Mireo d.d.
- Founder: Leonardo Siladić (CEO), Ivica Siladić (CTO)
- Headquarters: Zagreb, Croatia
- Area served: Global
- Products: GPS navigation software, fleet management and vehicle tracking systems, maps
- Website: mireo.com

= Mireo =

Company and brand

Mireo d.d. is a company and brand that produces global automotive navigation systems for smartphones, personal navigation devices and in-car infotainment systems. They also provide fleet management and vehicle tracking services and produce detailed maps of Croatia, Bosnia and Herzegovina.
Mireo was founded in 2001 in Zagreb, Croatia and sells proprietary navigation products in over 70 countries.

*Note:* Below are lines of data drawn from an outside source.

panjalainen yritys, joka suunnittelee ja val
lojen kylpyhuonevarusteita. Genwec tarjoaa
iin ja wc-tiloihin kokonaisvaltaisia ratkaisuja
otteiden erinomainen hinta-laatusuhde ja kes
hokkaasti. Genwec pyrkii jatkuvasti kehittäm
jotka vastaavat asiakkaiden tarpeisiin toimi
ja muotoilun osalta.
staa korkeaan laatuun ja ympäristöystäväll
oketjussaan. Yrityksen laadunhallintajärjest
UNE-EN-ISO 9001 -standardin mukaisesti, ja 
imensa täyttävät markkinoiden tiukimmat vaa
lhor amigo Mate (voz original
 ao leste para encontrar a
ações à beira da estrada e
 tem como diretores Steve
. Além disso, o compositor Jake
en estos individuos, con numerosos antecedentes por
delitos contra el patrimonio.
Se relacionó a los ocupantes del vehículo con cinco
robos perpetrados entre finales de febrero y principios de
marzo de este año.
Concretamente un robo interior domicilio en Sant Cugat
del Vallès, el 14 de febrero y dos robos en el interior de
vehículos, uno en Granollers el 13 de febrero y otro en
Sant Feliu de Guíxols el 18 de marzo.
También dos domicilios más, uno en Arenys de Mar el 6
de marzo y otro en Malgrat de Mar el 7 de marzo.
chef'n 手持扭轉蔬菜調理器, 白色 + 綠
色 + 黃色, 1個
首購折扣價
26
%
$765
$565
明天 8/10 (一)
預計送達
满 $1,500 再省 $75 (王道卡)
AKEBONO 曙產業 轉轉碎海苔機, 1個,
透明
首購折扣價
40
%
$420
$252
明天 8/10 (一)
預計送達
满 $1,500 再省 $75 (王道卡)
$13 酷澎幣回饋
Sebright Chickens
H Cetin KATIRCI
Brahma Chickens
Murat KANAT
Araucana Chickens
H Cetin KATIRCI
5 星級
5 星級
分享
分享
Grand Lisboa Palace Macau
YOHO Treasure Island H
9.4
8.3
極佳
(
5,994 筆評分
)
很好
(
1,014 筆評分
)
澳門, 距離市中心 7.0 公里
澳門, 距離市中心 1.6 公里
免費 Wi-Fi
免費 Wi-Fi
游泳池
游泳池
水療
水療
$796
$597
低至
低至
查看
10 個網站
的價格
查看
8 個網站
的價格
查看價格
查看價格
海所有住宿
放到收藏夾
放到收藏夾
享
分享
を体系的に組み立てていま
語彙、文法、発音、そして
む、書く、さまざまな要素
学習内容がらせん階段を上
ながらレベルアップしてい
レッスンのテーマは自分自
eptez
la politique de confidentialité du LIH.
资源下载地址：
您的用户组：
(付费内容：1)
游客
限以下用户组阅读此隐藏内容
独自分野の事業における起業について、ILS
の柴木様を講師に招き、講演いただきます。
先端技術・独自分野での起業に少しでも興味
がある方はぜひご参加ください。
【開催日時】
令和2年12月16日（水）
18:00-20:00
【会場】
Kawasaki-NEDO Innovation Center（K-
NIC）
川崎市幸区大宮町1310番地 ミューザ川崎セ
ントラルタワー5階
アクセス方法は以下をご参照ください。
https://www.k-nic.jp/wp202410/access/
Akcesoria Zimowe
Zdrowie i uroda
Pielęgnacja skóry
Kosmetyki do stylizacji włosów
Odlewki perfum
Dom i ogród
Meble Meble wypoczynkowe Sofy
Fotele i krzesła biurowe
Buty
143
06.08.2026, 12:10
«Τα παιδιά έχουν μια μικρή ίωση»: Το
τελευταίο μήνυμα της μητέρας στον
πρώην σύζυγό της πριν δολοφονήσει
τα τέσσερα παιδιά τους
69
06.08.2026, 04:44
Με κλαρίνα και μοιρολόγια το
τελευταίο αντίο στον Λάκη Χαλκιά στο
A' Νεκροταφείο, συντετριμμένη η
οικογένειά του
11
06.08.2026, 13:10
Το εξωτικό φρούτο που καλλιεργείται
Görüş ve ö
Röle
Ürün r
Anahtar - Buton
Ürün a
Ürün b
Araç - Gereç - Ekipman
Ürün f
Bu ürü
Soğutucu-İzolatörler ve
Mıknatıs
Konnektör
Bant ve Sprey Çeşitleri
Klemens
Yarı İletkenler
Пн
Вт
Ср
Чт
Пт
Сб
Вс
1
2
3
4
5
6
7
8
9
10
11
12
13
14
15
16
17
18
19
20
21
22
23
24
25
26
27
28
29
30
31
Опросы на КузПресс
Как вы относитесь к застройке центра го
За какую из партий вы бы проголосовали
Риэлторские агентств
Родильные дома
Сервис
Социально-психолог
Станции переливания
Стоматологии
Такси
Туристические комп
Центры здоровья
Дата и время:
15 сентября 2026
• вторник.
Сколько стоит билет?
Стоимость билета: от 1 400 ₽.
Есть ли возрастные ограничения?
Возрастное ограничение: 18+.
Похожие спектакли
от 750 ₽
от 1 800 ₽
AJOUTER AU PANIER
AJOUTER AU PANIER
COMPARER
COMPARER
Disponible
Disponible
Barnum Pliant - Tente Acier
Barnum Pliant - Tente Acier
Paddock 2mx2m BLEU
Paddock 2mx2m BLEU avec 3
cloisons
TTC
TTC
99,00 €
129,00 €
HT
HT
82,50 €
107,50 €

Mireo's DON'T PANIC navigation software runs on Apple iOS, Google's Android and BlackBerry 10 smartphone/tablet operating systems and Microsoft Windows CE enabled devices and uses maps by TomTom and local providers.
Mireo's Genius Maps: GPS Navigation and Offline Maps runs on Apple iOS and Google's Android smartphone/tablet operating systems and uses maps by HERE/Navteq and local providers.
Both Genius Maps and DON'T PANIC support a broad selection of world languages for their user interfaces and voice instructions.